§ ACTIVITY: Return only the final portion of the entries: the line with "включая минералы, микроэлементы" and every line after it, each one exact.

============

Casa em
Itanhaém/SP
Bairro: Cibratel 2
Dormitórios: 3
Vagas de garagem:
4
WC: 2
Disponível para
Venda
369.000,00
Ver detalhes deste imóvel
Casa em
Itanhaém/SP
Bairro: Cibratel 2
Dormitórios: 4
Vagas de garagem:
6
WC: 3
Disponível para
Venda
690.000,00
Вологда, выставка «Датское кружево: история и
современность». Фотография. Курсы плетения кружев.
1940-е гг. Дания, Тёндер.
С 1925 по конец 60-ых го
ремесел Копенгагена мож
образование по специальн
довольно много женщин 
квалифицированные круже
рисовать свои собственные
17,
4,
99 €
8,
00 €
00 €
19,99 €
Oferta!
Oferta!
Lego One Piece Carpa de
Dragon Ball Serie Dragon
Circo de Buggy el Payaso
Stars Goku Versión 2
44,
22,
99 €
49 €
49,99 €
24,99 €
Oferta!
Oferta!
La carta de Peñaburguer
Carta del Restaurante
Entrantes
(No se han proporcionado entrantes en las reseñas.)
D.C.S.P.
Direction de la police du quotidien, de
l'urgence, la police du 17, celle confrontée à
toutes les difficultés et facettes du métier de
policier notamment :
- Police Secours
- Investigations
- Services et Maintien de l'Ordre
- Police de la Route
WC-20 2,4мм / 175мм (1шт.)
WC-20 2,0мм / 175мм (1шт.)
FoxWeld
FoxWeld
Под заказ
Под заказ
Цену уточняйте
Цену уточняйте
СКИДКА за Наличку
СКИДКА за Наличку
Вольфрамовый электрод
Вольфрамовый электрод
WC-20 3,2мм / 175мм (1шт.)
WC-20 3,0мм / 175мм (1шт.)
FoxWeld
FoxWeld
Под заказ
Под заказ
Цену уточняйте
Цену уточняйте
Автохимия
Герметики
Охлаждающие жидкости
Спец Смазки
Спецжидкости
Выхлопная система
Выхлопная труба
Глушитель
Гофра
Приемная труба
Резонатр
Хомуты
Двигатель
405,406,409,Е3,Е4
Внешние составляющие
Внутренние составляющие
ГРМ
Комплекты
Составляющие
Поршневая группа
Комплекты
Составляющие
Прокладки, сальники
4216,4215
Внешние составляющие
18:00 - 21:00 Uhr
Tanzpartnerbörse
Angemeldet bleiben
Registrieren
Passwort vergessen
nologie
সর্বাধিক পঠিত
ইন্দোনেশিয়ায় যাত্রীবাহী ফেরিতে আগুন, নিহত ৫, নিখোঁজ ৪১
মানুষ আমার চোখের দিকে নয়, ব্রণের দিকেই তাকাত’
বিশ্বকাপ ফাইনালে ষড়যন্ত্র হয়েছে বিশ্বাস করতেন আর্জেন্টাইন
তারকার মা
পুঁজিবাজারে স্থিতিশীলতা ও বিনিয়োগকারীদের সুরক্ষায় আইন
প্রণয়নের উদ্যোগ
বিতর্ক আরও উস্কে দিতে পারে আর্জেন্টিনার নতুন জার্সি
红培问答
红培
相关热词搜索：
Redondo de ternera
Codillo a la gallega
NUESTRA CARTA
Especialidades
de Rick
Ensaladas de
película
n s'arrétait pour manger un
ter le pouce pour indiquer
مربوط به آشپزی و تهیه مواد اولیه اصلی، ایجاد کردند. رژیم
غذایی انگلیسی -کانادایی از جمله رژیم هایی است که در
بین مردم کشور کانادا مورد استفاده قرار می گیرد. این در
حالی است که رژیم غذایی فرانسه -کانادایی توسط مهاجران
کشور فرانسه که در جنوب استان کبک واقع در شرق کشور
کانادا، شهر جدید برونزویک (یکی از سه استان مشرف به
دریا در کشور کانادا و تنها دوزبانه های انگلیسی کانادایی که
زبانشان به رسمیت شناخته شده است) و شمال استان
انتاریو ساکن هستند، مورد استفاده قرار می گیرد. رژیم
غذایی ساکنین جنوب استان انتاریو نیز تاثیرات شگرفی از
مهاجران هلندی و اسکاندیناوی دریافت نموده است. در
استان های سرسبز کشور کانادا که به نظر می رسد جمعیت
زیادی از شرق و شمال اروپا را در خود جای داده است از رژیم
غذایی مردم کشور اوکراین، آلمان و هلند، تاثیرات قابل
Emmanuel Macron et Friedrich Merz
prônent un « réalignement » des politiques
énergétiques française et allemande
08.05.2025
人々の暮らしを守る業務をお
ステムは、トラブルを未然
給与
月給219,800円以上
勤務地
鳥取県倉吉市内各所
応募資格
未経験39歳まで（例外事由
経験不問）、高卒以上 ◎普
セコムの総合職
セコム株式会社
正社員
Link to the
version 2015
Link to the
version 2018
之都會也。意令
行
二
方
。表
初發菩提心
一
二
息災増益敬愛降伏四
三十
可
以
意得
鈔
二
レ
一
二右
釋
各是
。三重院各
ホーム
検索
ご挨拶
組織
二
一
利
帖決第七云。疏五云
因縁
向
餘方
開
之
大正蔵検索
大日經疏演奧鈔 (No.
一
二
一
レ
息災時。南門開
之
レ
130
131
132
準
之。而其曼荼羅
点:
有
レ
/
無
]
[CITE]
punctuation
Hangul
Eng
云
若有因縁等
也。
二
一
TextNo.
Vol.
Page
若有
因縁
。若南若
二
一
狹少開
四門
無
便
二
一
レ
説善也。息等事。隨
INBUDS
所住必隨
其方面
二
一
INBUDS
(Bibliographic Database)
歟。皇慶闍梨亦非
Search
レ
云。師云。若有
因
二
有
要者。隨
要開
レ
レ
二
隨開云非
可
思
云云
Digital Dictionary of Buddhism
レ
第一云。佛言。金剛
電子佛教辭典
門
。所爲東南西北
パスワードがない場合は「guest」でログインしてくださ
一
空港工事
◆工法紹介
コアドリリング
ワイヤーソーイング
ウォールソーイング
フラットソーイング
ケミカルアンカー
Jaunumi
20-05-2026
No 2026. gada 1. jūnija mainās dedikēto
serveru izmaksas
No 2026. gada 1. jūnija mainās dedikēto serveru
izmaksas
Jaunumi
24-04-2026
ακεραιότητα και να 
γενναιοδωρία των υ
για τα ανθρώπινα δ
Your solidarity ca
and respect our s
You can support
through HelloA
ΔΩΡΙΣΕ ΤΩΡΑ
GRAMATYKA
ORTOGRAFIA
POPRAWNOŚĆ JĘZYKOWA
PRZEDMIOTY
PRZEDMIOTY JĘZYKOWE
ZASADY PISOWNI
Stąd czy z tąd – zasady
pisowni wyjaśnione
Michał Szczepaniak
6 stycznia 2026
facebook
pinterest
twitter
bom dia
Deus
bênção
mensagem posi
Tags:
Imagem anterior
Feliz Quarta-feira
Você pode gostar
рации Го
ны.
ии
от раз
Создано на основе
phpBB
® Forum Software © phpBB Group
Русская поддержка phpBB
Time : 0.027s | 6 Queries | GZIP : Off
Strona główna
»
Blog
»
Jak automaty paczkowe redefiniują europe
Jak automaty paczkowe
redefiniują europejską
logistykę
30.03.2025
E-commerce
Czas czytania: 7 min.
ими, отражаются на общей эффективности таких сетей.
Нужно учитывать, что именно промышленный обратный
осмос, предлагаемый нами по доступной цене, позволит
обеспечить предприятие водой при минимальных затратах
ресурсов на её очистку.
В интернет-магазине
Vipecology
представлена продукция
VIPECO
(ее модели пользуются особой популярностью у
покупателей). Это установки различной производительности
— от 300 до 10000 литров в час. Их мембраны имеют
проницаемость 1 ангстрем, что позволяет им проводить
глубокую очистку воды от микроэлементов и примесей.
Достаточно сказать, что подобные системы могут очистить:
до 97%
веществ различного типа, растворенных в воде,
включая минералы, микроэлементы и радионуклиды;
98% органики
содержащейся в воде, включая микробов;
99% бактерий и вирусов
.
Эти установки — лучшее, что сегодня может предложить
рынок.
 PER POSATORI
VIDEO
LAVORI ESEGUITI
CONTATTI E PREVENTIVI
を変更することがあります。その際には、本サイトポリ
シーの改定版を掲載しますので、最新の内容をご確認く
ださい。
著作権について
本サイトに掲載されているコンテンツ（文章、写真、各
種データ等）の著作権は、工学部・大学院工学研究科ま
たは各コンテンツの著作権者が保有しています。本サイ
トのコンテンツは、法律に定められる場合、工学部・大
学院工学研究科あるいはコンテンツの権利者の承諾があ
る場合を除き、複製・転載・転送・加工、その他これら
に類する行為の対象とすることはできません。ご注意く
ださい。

============

§ SOLUTION FOR THIS TASK:
включая минералы, микроэлементы и радионуклиды;
98% органики
содержащейся в воде, включая микробов;
99% бактерий и вирусов
.
Эти установки — лучшее, что сегодня может предложить
рынок.
 PER POSATORI
VIDEO
LAVORI ESEGUITI
CONTATTI E PREVENTIVI
を変更することがあります。その際には、本サイトポリ
シーの改定版を掲載しますので、最新の内容をご確認く
ださい。
著作権について
本サイトに掲載されているコンテンツ（文章、写真、各
種データ等）の著作権は、工学部・大学院工学研究科ま
たは各コンテンツの著作権者が保有しています。本サイ
トのコンテンツは、法律に定められる場合、工学部・大
学院工学研究科あるいはコンテンツの権利者の承諾があ
る場合を除き、複製・転載・転送・加工、その他これら
に類する行為の対象とすることはできません。ご注意く
ださい。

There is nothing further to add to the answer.